Unfortunately, we don't always have the option to leave it there. Sometimes, he can't commute by train, or we need to go two different places, or we just need to transport things that won't fit into the newer, smaller car, but will fit into the massive trunk of the other, a 1996 Impala SS.
Two weeks ago, the new car had to go in for a three month checkup. It was a weekend, so I needed to go places, run errands, and I had no choice but to take the Impala. Granted, it's big. It's fast. It corners like a bus, and I could put all three dogs and the kids in the truck and have room left over for groceries. Park it somewhere in all its gleaming mean black glory, and there is always some guy, hands in pockets, checking it out when we come back to it in the parking lot. They never expect to see it driven by a woman, or comment when I say that it is my husband's car. Well, maybe to tell me that they wanted one but their wife refused to let them buy it. I tell them that my husband bought it and snuck it into the driveway without consulting me, and they sort of nod and you know exactly what they are thinking. That they would be dead if they did that. And I tell them that I was so pissed that I refused to drive it for more than a year. And now he and I have to flip over who gets to use it - until the past year or so.
Not since I was a teenager have I ever found myself in a gas station with no choice but to use a credit card to buy enough gas to get home. There have been times when I have had to scrounge for the change in the ashtray, or borrow a buck or two from a passenger. But $3.53 a gallon for gas? Or, rather, more than forty bucks just to top off the tank in the big car? Yikes. Get gas and suddenly I am seventeen and driving Dad's Pontiac Bonneville to the Merit station, and fumbling through my purse to find that last dollar in change while some kid who barely speaks English is glaring at me for holding things up.

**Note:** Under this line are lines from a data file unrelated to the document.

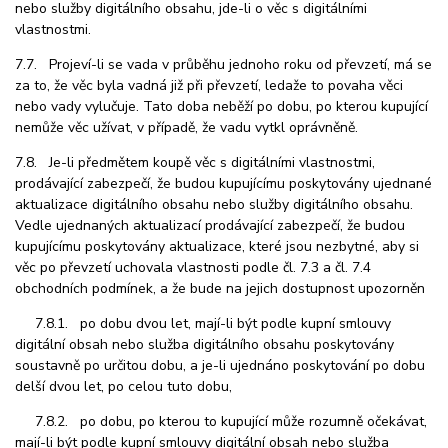
nebo služby digitálního obsahu, jde-li o věc s digitálními
vlastnostmi.
7.7. Projeví-li se vada v průběhu jednoho roku od převzetí, má se
za to, že věc byla vadná již při převzetí, ledaže to povaha věci
nebo vady vylučuje. Tato doba neběží po dobu, po kterou kupující
nemůže věc užívat, v případě, že vadu vytkl oprávněně.
7.8. Je-li předmětem koupě věc s digitálními vlastnostmi,
prodávající zabezpečí, že budou kupujícímu poskytovány ujednané
aktualizace digitálního obsahu nebo služby digitálního obsahu.
Vedle ujednaných aktualizací prodávající zabezpečí, že budou
kupujícímu poskytovány aktualizace, které jsou nezbytné, aby si
věc po převzetí uchovala vlastnosti podle čl. 7.3 a čl. 7.4
obchodních podmínek, a že bude na jejich dostupnost upozorněn
7.8.1. po dobu dvou let, mají-li být podle kupní smlouvy
digitální obsah nebo služba digitálního obsahu poskytovány
soustavně po určitou dobu, a je-li ujednáno poskytování po dobu
delší dvou let, po celou tuto dobu,
7.8.2. po dobu, po kterou to kupující může rozumně očekávat,
mají-li být podle kupní smlouvy digitální obsah nebo služba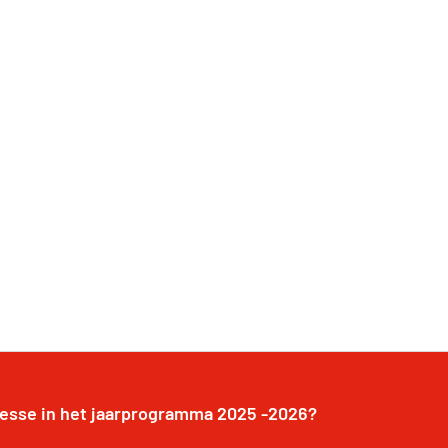
resse in het jaarprogramma 2025 -2026?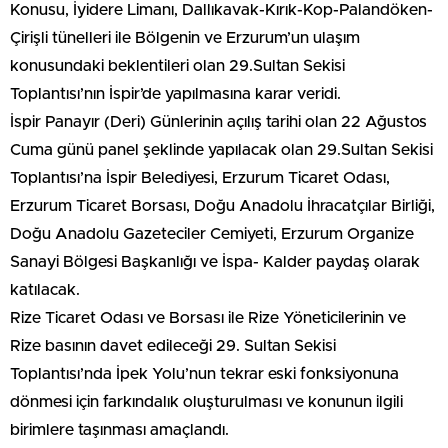
Konusu, İyidere Limanı, Dallıkavak-Kırık-Kop-Palandöken-
Çirişli tünelleri ile Bölgenin ve Erzurum’un ulaşım
konusundaki beklentileri olan 29.Sultan Sekisi
Toplantısı’nın İspir’de yapılmasına karar veridi.
İspir Panayır (Deri) Günlerinin açılış tarihi olan 22 Ağustos
Cuma günü panel şeklinde yapılacak olan 29.Sultan Sekisi
Toplantısı’na İspir Belediyesi, Erzurum Ticaret Odası,
Erzurum Ticaret Borsası, Doğu Anadolu İhracatçılar Birliği,
Doğu Anadolu Gazeteciler Cemiyeti, Erzurum Organize
Sanayi Bölgesi Başkanlığı ve İspa- Kalder paydaş olarak
katılacak.
Rize Ticaret Odası ve Borsası ile Rize Yöneticilerinin ve
Rize basının davet edileceği 29. Sultan Sekisi
Toplantısı’nda İpek Yolu’nun tekrar eski fonksiyonuna
dönmesi için farkındalık oluşturulması ve konunun ilgili
birimlere taşınması amaçlandı.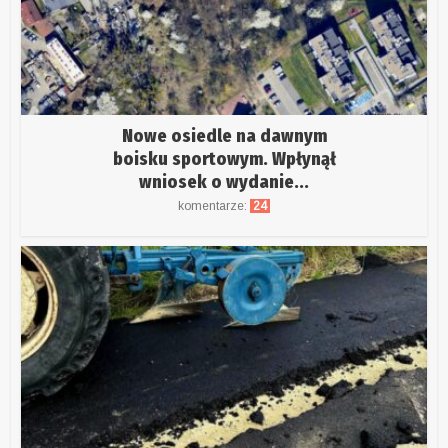
Nowe osiedle na dawnym
boisku sportowym. Wpłynął
wniosek o wydanie...
komentarze:
24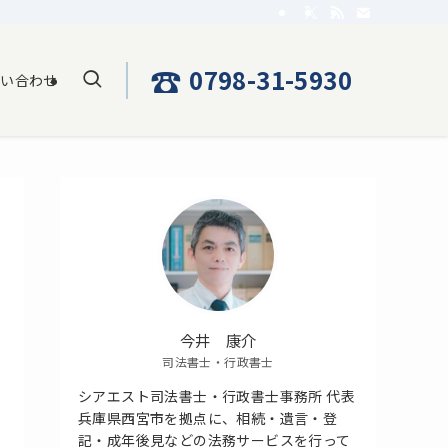
☎
0798-31-5930
問い合わせ
今井 康介
司法書士・行政書士
シアエスト司法書士・行政書士事務所 代表
兵庫県西宮市を拠点に、相続・遺言・登
記・成年後見などの法務サービスを行って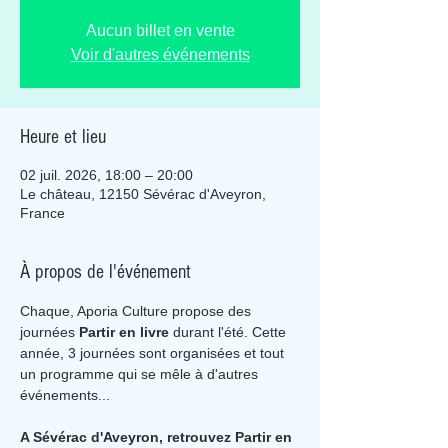
Aucun billet en vente
Voir d'autres événements
Heure et lieu
02 juil. 2026, 18:00 – 20:00
Le château, 12150 Sévérac d'Aveyron,
France
À propos de l'événement
Chaque, Aporia Culture propose des 
journées 
Partir en livre
 durant l'été. Cette 
année, 3 journées sont organisées et tout 
un programme qui se mêle à d'autres 
événements...
A Sévérac d'Aveyron, retrouvez Partir en 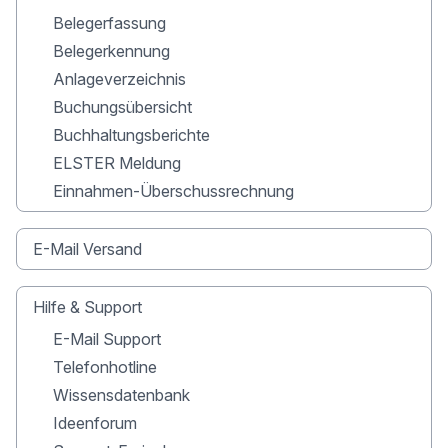
Belegerfassung
Belegerkennung
Anlageverzeichnis
Buchungsübersicht
Buchhaltungsberichte
ELSTER Meldung
Einnahmen-Überschussrechnung
E-Mail Versand
Hilfe & Support
E-Mail Support
Telefonhotline
Wissensdatenbank
Ideenforum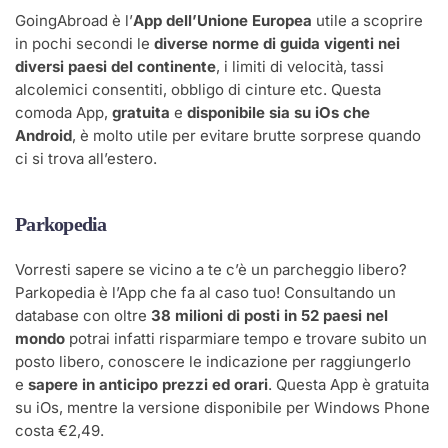
GoingAbroad è l’
App dell’Unione Europea
utile a scoprire
in pochi secondi le
diverse norme di guida vigenti nei
diversi paesi del continente
, i limiti di velocità, tassi
alcolemici consentiti, obbligo di cinture etc. Questa
comoda App,
gratuita
e
disponibile sia su iOs che
Android
, è molto utile per evitare brutte sorprese quando
ci si trova all’estero.
Parkopedia
Vorresti sapere se vicino a te c’è un parcheggio libero?
Parkopedia è l’App che fa al caso tuo! Consultando un
database con oltre
38 milioni di posti in 52 paesi nel
mondo
potrai infatti risparmiare tempo e trovare subito un
posto libero, conoscere le indicazione per raggiungerlo
e
sapere in anticipo prezzi ed orari
. Questa App è gratuita
su iOs, mentre la versione disponibile per Windows Phone
costa €2,49.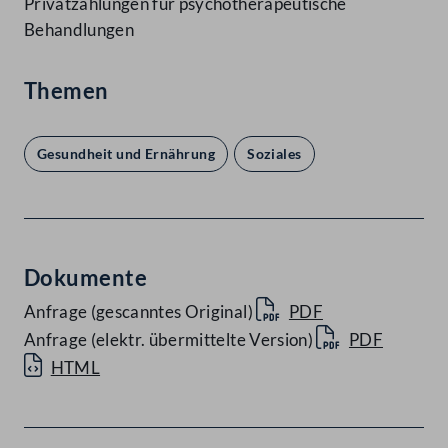
Privatzahlungen für psychotherapeutische
Behandlungen
Themen
Gesundheit und Ernährung
Soziales
Dokumente
Anfrage (gescanntes Original)
PDF
Anfrage (elektr. übermittelte Version)
PDF
HTML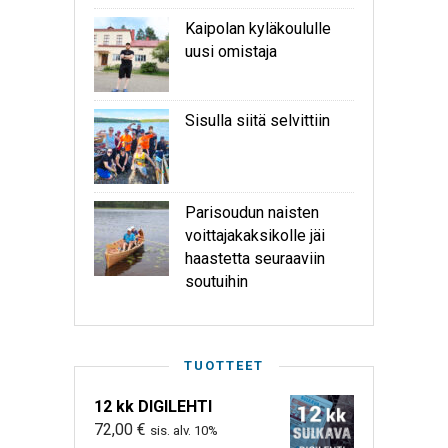
Kaipolan kyläkoululle
uusi omistaja
Sisulla siitä selvittiin
Parisoudun naisten
voittajakaksikolle jäi
haastetta seuraaviin
soutuihin
TUOTTEET
12 kk DIGILEHTI
72,00
€
sis. alv. 10%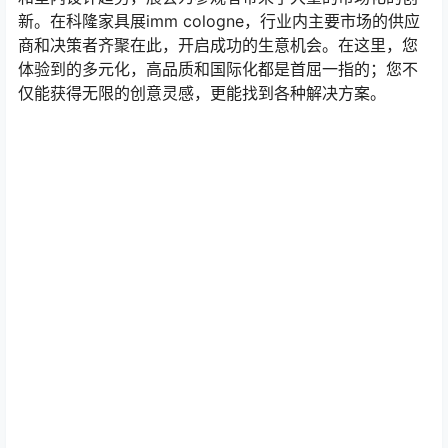
新。在科隆家具展imm cologne，行业内主要市场的供应
商和决策者齐聚在此，开启成功的生意机会。在这里，您
体验到的多元化，高品质和国际化都是首屈一指的；您不
仅能获得无限的创意灵感，更能找到各种解决方案。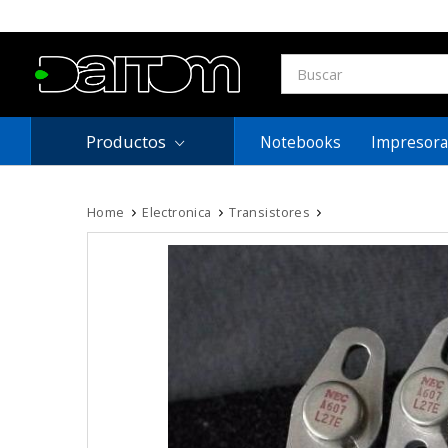
Productos
Notebooks
Impresora
Home
Electronica
Transistores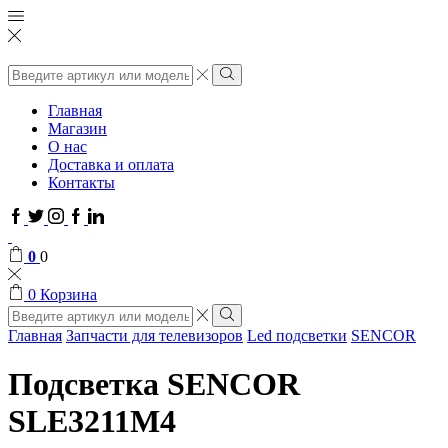
Поиск
ввода
Поиск
Главная
Магазин
О нас
Доставка и оплата
Контакты
Facebook
Twitter
Instagram
Google
Linkedin
plus
0
0
0
Корзина
Поиск
ввода
Поиск
Главная
Запчасти для телевизоров
Led подсветки
SENCOR
Подсветка SENCOR
SLE3211M4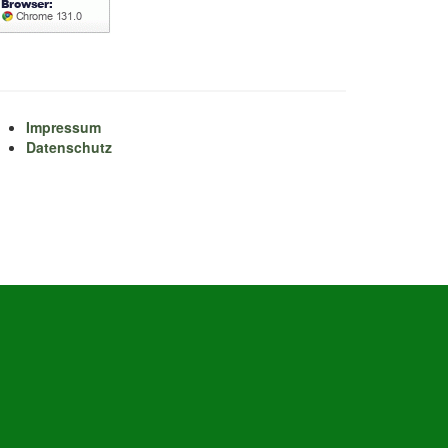
Impressum
Datenschutz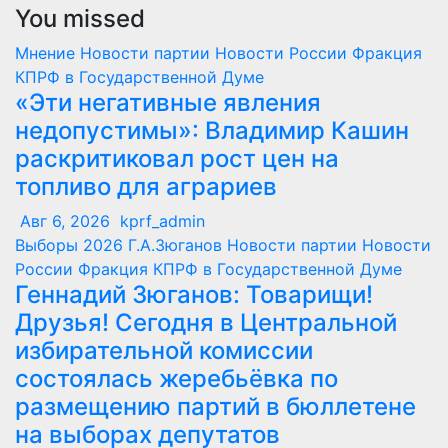
You missed
Мнение
Новости партии
Новости России
Фракция
КПРФ в Государственной Думе
«Эти негативные явления
недопустимы»: Владимир Кашин
раскритиковал рост цен на
топливо для аграриев
Авг 6, 2026
kprf_admin
Выборы 2026
Г.А.Зюганов
Новости партии
Новости
России
Фракция КПРФ в Государственной Думе
Геннадий Зюганов: Товарищи!
Друзья! Сегодня в Центральной
избирательной комиссии
состоялась жеребьёвка по
размещению партий в бюллетене
на выборах депутатов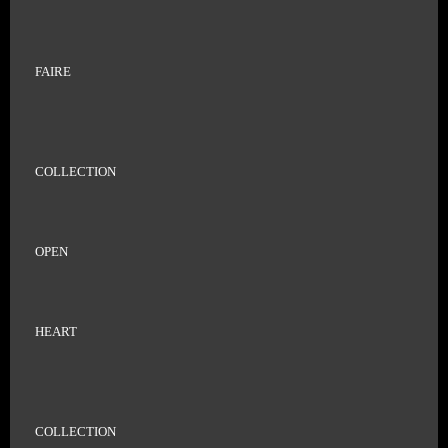
FAIRE
COLLECTION
OPEN
HEART
COLLECTION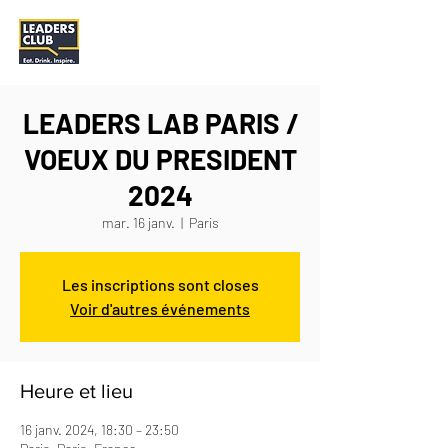
LEADERS LAB PARIS /
VOEUX DU PRESIDENT
2024
mar. 16 janv.
  |  
Paris
Les inscriptions sont closes
Voir d'autres événements
Heure et lieu
16 janv. 2024, 18:30 – 23:50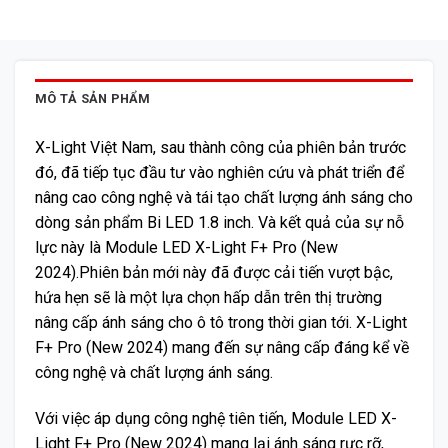
MÔ TẢ SẢN PHẨM
X-Light Việt Nam, sau thành công của phiên bản trước
đó, đã tiếp tục đầu tư vào nghiên cứu và phát triển để
nâng cao công nghệ và tái tạo chất lượng ánh sáng cho
dòng sản phẩm Bi LED 1.8 inch. Và kết quả của sự nỗ
lực này là Module LED X-Light F+ Pro (New
2024).Phiên bản mới này đã được cải tiến vượt bậc,
hứa hẹn sẽ là một lựa chọn hấp dẫn trên thị trường
nâng cấp ánh sáng cho ô tô trong thời gian tới. X-Light
F+ Pro (New 2024) mang đến sự nâng cấp đáng kể về
công nghệ và chất lượng ánh sáng.
Với việc áp dụng công nghệ tiên tiến, Module LED X-
Light F+ Pro (New 2024) mang lại ánh sáng rực rỡ,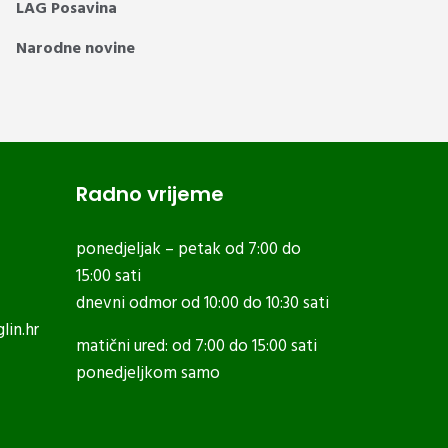
LAG Posavina
Narodne novine
Radno vrijeme
ponedjeljak – petak od 7:00 do
15:00 sati
dnevni odmor od 10:00 do 10:30 sati
lin.hr
matični ured: od 7:00 do 15:00 sati
ponedjeljkom samo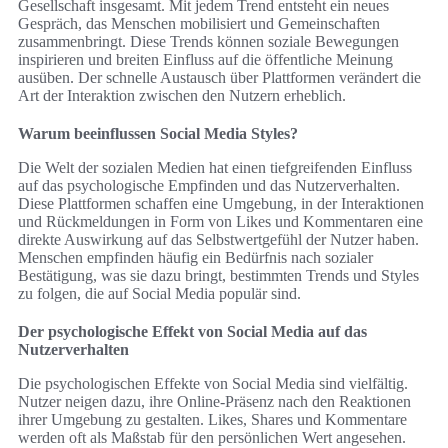
Gesellschaft insgesamt. Mit jedem Trend entsteht ein neues
Gespräch, das Menschen mobilisiert und Gemeinschaften
zusammenbringt. Diese Trends können soziale Bewegungen
inspirieren und breiten Einfluss auf die öffentliche Meinung
ausüben. Der schnelle Austausch über Plattformen verändert die
Art der Interaktion zwischen den Nutzern erheblich.
Warum beeinflussen Social Media Styles?
Die Welt der sozialen Medien hat einen tiefgreifenden Einfluss
auf das psychologische Empfinden und das Nutzerverhalten.
Diese Plattformen schaffen eine Umgebung, in der Interaktionen
und Rückmeldungen in Form von Likes und Kommentaren eine
direkte Auswirkung auf das Selbstwertgefühl der Nutzer haben.
Menschen empfinden häufig ein Bedürfnis nach sozialer
Bestätigung, was sie dazu bringt, bestimmten Trends und Styles
zu folgen, die auf Social Media populär sind.
Der psychologische Effekt von Social Media auf das
Nutzerverhalten
Die psychologischen Effekte von Social Media sind vielfältig.
Nutzer neigen dazu, ihre Online-Präsenz nach den Reaktionen
ihrer Umgebung zu gestalten. Likes, Shares und Kommentare
werden oft als Maßstab für den persönlichen Wert angesehen.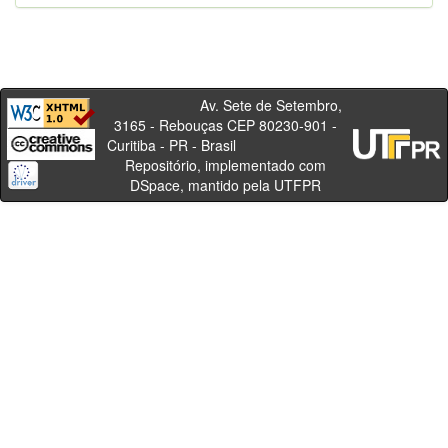
Av. Sete de Setembro,
3165 - Rebouças CEP 80230-901 -
Curitiba - PR - Brasil
Repositório, implementado com
DSpace, mantido pela UTFPR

I'm lucky because I live where I can walk to the post office and the bank and the grocery store. When I was working, I could have even walked to work, or taken the free minibus with all the little old ladies who have nothing to do but go shopping at eight in the morning. I think about all those people who live in West Podunk and have to drive an hour or two to work, and have no other choice like a train or a bus. And all those maids and cleaning ladies and porters and janitors and guys that make minimum wage who have to find a way to divide a quarter of their take-home pay to the car instead of other things - like food and rent.
We all drive too much. I think part of the obesity problem in this country comes from that. No one walks. Not if they have a car. My neighbors tease me because my kids walk to school year-round. They offer me rides from the grocery store (all of two blocks away) as if I were strange for not wanting to take a car to pick up a couple of things that fit in one or two bags. When I run into then at the post office, they are utterly amazed that I'd walk ten blocks to get there. And back. But it's no big deal - by the time I park, it's a block and a half less. I walked before the price of gas went up. I walked when it was a little over a dollar a gallon. And when I stop walking, I miss it. I probably know more about the little stores and the people that own them and hang out there than most of my neighbors will ever know because all they have time to notice is the parking spaces and the lines they wait in at the post office and the bank. I get to see that geese nested under the pine tree in the front of the grocery store's lawn. And that there is a falcon stooping to pick off pigeons from the ledge of the post office. And that there is a guy with an old Jaguar that parks at the bagel shop for coffee every day. Now we nod as we pass each other.
You can't buy that stuff. And it's better not to drive past it, anyway.
Maybe the guy that kept yelling "Get a horse!" to the first Model T on the block had the right idea...and maybe I ought to get those three lazy dogs a harness and cart!